If you didn’t know what a scion was, Helix very quickly tells you thanks to a helpful dialogue between Brother Michael and Sister Anne: it’s a grafting term, where a twig is grafted onto another stock. But “Scion” has a double meaning in this episode; sure, Brother Michael and the rest of the people at the abbey have been doing a lot of experimentation with plants and altering their genetic makeup, but at the same time Helix brings back Hiroshi Hatake and his children, 30 years in the future.
Hatake’s return is overshadowed, though, by the episode’s first scene – a handjob, given very clinically, to a man as they discuss the problems on the island. It’s gross and weird, way too up in the guy’s grille to be erotic, and yet it’s Helix at its finest; it takes a regular conversation and makes it unnecessarily wacky, the kind of thing that made the show’s first season so crazy and then so disappointing.
That’s a good statement for “Scion,” because despite all of the things going on in this episode, it generally feels boring and overly bloated with nothing in particular. Helix throws a lot of events at the audience all the time, and using that type of storytelling for long periods often feels like sensory overload, to the point where surprise becomes expected. “Scion” is constantly doing new things; the handjob is just one of many scenes where Helix breaks from tradition. But all of these new events get no closer to explaining any of the madness going on at St. Germain, and they’re certainly no relation to what happened back at Arctic Biosystems.

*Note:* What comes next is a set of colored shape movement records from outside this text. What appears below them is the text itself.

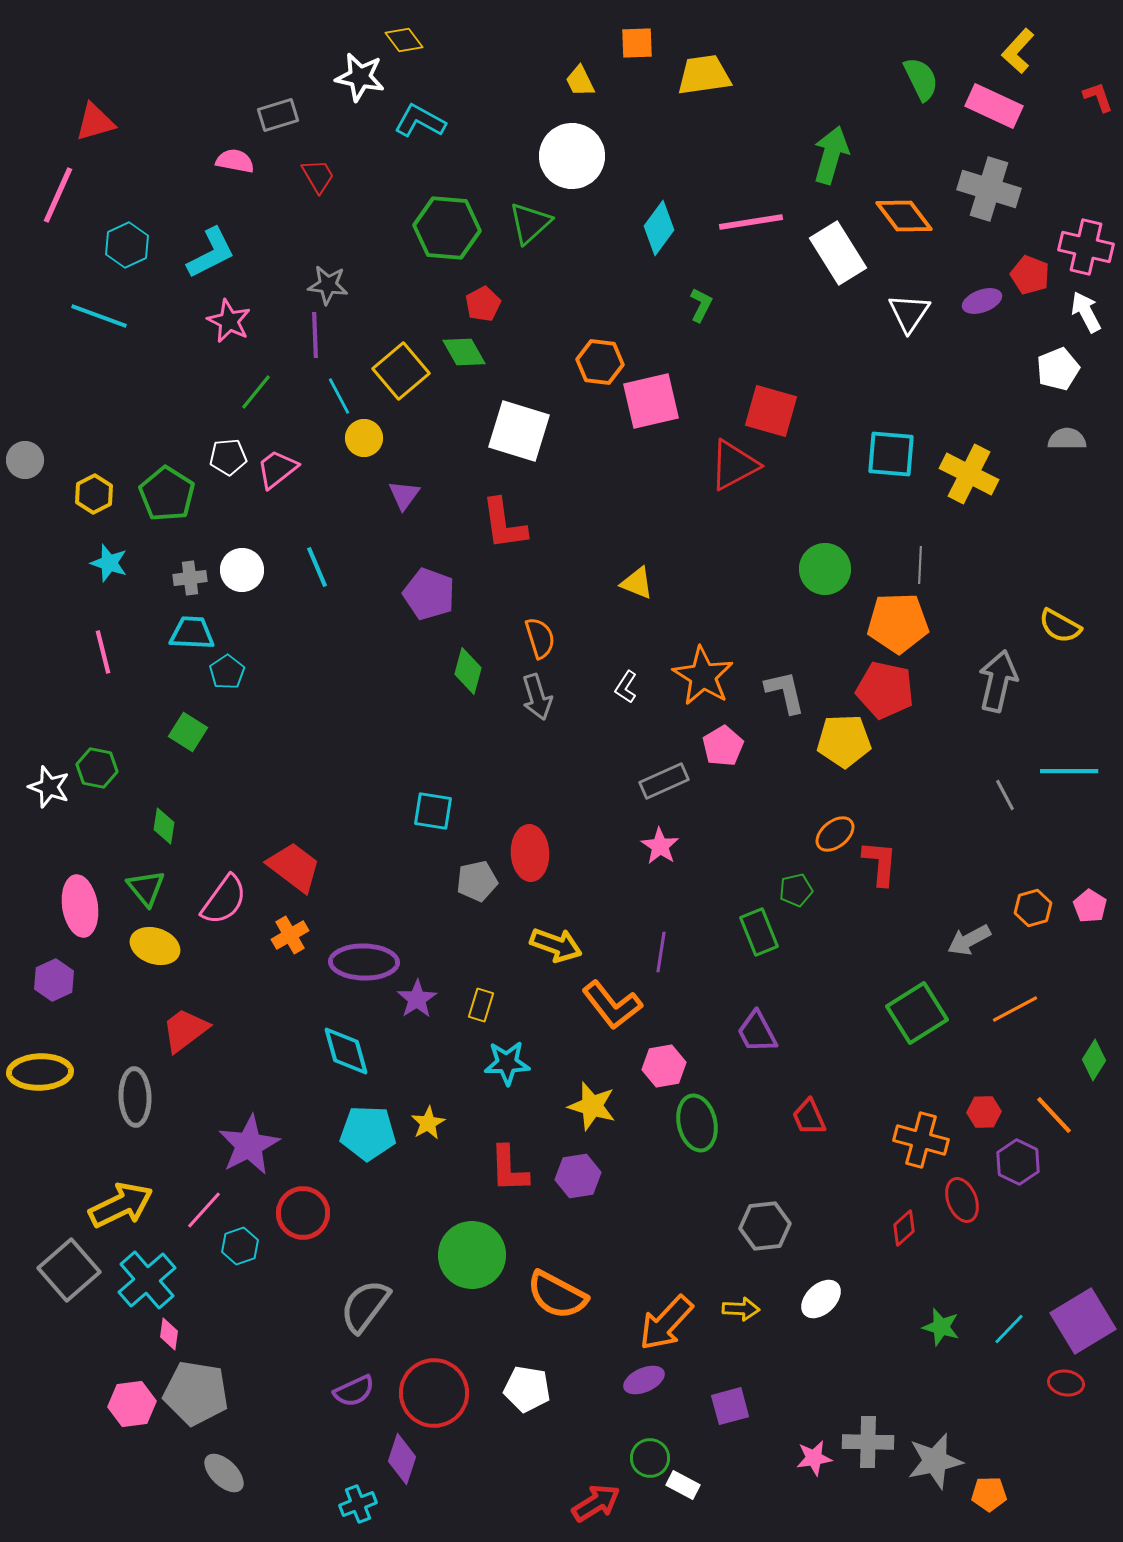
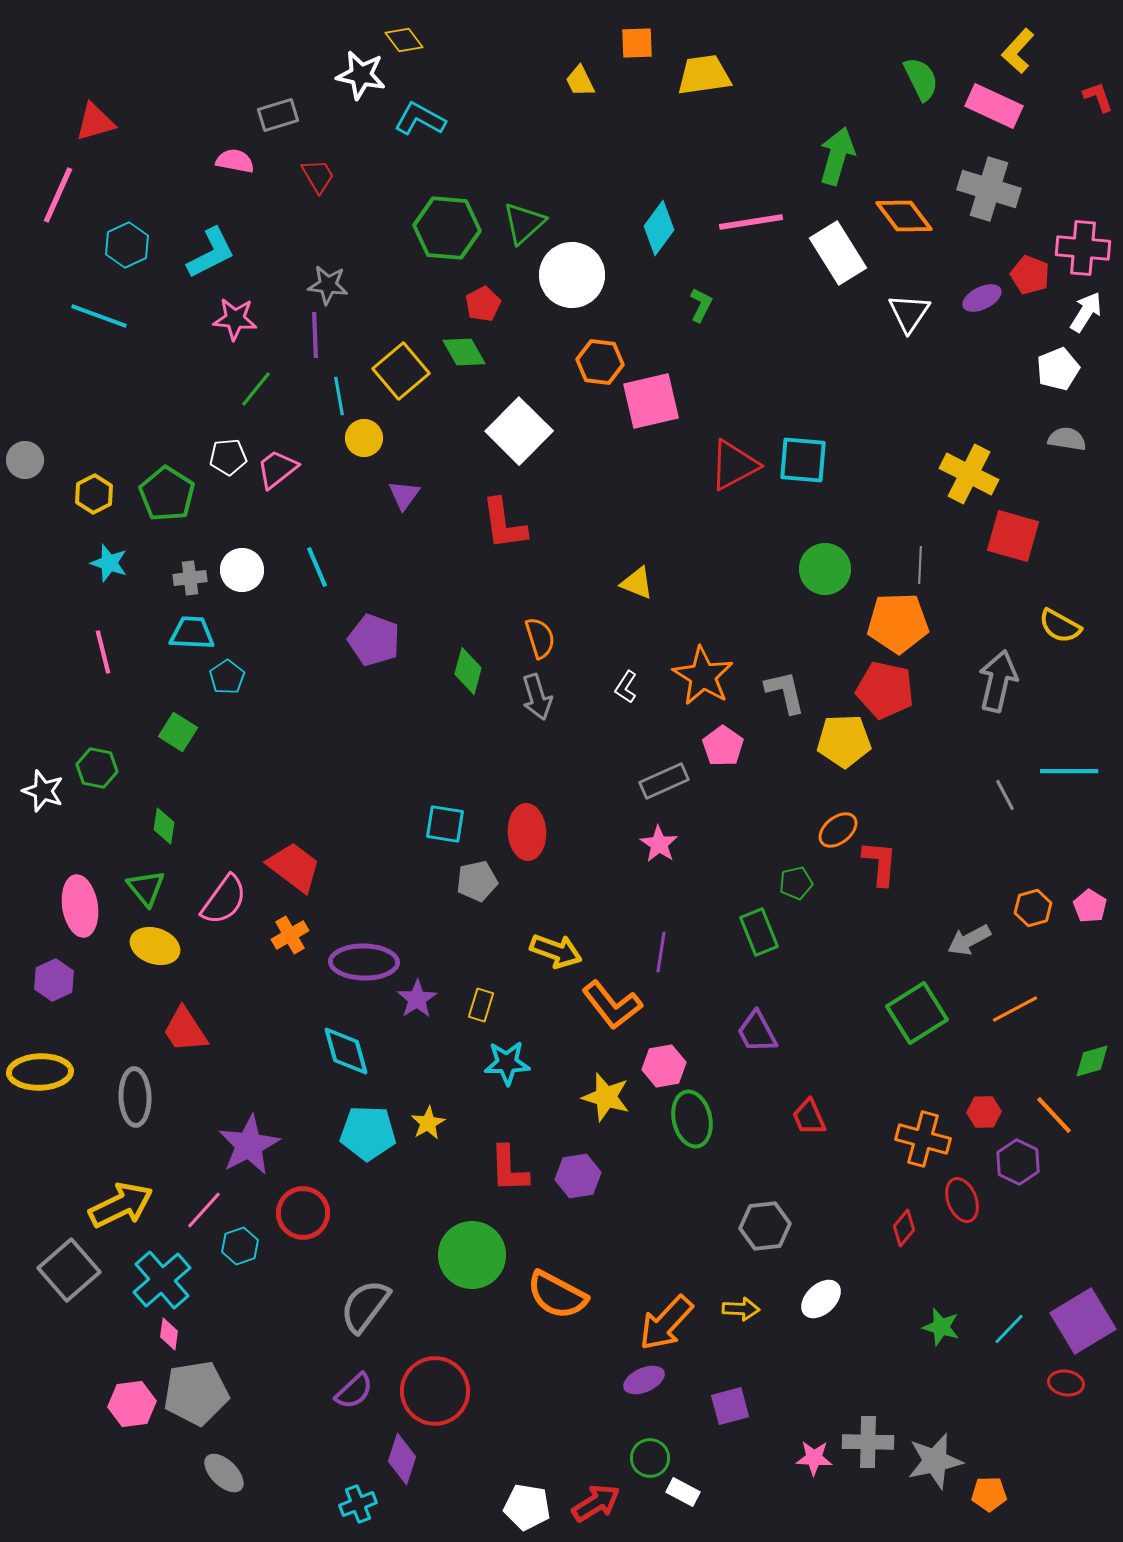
white star at (360, 77): moved 1 px right, 2 px up
cyan L-shape at (420, 121): moved 2 px up
green arrow at (831, 155): moved 6 px right, 1 px down
white circle at (572, 156): moved 119 px down
green triangle at (530, 223): moved 6 px left
pink cross at (1086, 247): moved 3 px left, 1 px down; rotated 8 degrees counterclockwise
purple ellipse at (982, 301): moved 3 px up; rotated 6 degrees counterclockwise
white arrow at (1086, 312): rotated 60 degrees clockwise
pink star at (229, 321): moved 6 px right, 2 px up; rotated 21 degrees counterclockwise
green line at (256, 392): moved 3 px up
cyan line at (339, 396): rotated 18 degrees clockwise
red square at (771, 411): moved 242 px right, 125 px down
white square at (519, 431): rotated 28 degrees clockwise
gray semicircle at (1067, 439): rotated 9 degrees clockwise
cyan square at (891, 454): moved 88 px left, 6 px down
purple pentagon at (429, 594): moved 55 px left, 46 px down
cyan pentagon at (227, 672): moved 5 px down
green square at (188, 732): moved 10 px left
pink pentagon at (723, 746): rotated 6 degrees counterclockwise
white star at (49, 787): moved 6 px left, 4 px down
cyan square at (433, 811): moved 12 px right, 13 px down
orange ellipse at (835, 834): moved 3 px right, 4 px up
pink star at (660, 846): moved 1 px left, 2 px up
red ellipse at (530, 853): moved 3 px left, 21 px up
green pentagon at (796, 890): moved 7 px up
yellow arrow at (556, 945): moved 6 px down
red trapezoid at (185, 1030): rotated 86 degrees counterclockwise
green diamond at (1094, 1060): moved 2 px left, 1 px down; rotated 42 degrees clockwise
yellow star at (592, 1106): moved 14 px right, 9 px up
green ellipse at (697, 1123): moved 5 px left, 4 px up
orange cross at (921, 1140): moved 2 px right, 1 px up
red diamond at (904, 1228): rotated 9 degrees counterclockwise
cyan cross at (147, 1280): moved 15 px right
white pentagon at (527, 1389): moved 118 px down
purple semicircle at (354, 1391): rotated 18 degrees counterclockwise
gray pentagon at (196, 1393): rotated 18 degrees counterclockwise
red circle at (434, 1393): moved 1 px right, 2 px up
pink star at (814, 1458): rotated 12 degrees clockwise
white rectangle at (683, 1485): moved 7 px down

The problem with Helix’s second season reboot is that it often feels detached from everything that happened before it. I like that they’ve gone with a new virus, but at the same time, the Narvik strain has disappeared into thin air, and I would be really surprised if Helix is able to tie this new plant-based variety to Ilaria besides the easy explanation that Brother Michael and company work for them, engineering terrible new viruses to spread on humanity.
As Helix continues, it loses those connections to the first season by adding even more weirdness. This time, though, the plant-based virus isn’t as interesting or thrilling as the Narvik strain. Part of that is the absence of anyone infected with it; in “Scion,” we see one guy foaming at the mouth with the yellow-pustule virus, but other than that, despite Sarah and Peter’s claims that this is a wide-spread outbreak, the audience has yet to see any of that. But Helix is also mixing its viruses up too much to follow. In this episode, there’s another plant strain that causes all of the children to go nuts and beat up Kyle with a bunch of stones.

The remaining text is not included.